Thursday, December 20, 2012

Bristol Bulldog in Finnish service

The Finnish Air Force signed an agreement on 24 March 1934 for the purchase of seventeen Bristol Bulldog Mk.IVA fighters. The aircraft were to be used as front-line fighters and were delivered to the country in February 1935. After the outbreak of the Winter War, the Swedish State donated two Bulldog Mk.IIAs,, which were received on 15 December 1939 and coded BU-214 and BU-216. The Swedish Air Force called the Bulldog for J7 (J=jaktflygplan which means fighter) and used twelve between 1931 and 1940. Several Bulldogs were lost when the Swedish Air Force conducted dive bombing trials in the 1930s.

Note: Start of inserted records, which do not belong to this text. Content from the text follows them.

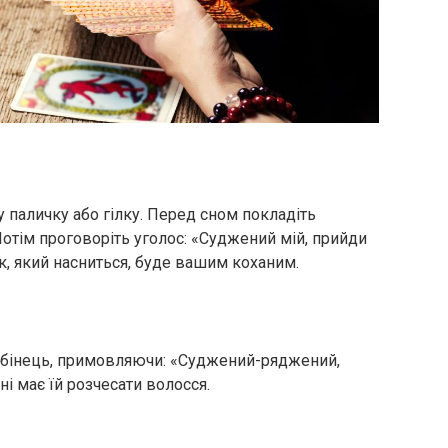
у паличку або гілку. Перед сном покладіть
 Потім проговоріть уголос: «Суджений мій, прийди
к, який насниться, буде вашим коханим.
ебінець, примовляючи: «Суджений-ряджений,
і має їй розчесати волосся.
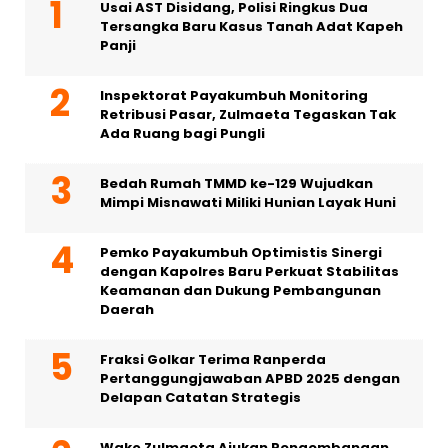
Usai AST Disidang, Polisi Ringkus Dua
Tersangka Baru Kasus Tanah Adat Kapeh
Panji
Inspektorat Payakumbuh Monitoring
Retribusi Pasar, Zulmaeta Tegaskan Tak
Ada Ruang bagi Pungli
Bedah Rumah TMMD ke-129 Wujudkan
Mimpi Misnawati Miliki Hunian Layak Huni
Pemko Payakumbuh Optimistis Sinergi
dengan Kapolres Baru Perkuat Stabilitas
Keamanan dan Dukung Pembangunan
Daerah
Fraksi Golkar Terima Ranperda
Pertanggungjawaban APBD 2025 dengan
Delapan Catatan Strategis
Wako Zulmaeta Ajukan Pengembangan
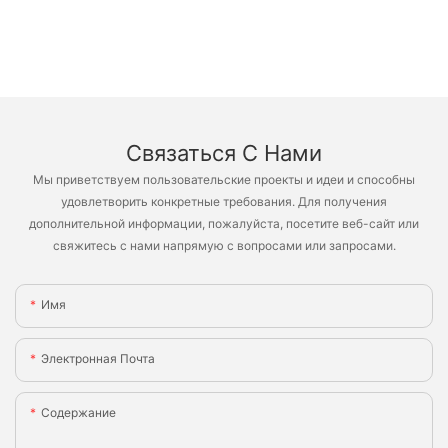
Связаться С Нами
Мы приветствуем пользовательские проекты и идеи и способны
удовлетворить конкретные требования. Для получения
дополнительной информации, пожалуйста, посетите веб-сайт или
свяжитесь с нами напрямую с вопросами или запросами.
Имя
Электронная Почта
Содержание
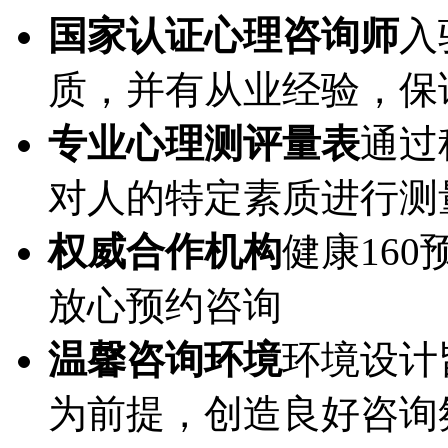
国家认证心理咨询师
入
质，并有从业经验，保
专业心理测评量表
通过
对人的特定素质进行测
权威合作机构
健康16
放心预约咨询
温馨咨询环境
环境设计
为前提，创造良好咨询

The Bristol Bulldog was the first British fighter designed as an interceptor. When designed, it was thought to be fast enough to be able to catch up with the bombers of the late 1920s instead of defending own airspace by simply patrolling. The Bulldog was also equipped with both a transmitter and receiver, although the shortwave radio sets of the 1930s were heavy and of limited use. Many users of the Bulldog removed the radio sets, instead relying on hand signals of yesteryear.

During the Winter War Finnish Air Force claimed 2 victories with Bulldogs, and one Bulldog was lost in combat. The full story of the Bristol Bulldog in Finnish service can be found here:

This Airfix kit is built to represent one of the two Bulldogs donated by Sweden to Finland. The kit is from the 1970s, but it was fairly easy to build. The cockpit was scratch-built, and the front skis came from an I-153 kit, while the tail ski also was scratch-built. The rigging consists of stretched clear sprue and the small 25lb bombs that came with the kit were replaced by resin bombs. The standing pilot - admittedly quite a tall fellow for 1/72 scale - came from the spares box. The CD that the aircraft is mounted on is painted to represent a frozen lake somewhere in Finland with a snow drift to the right of the Bulldog.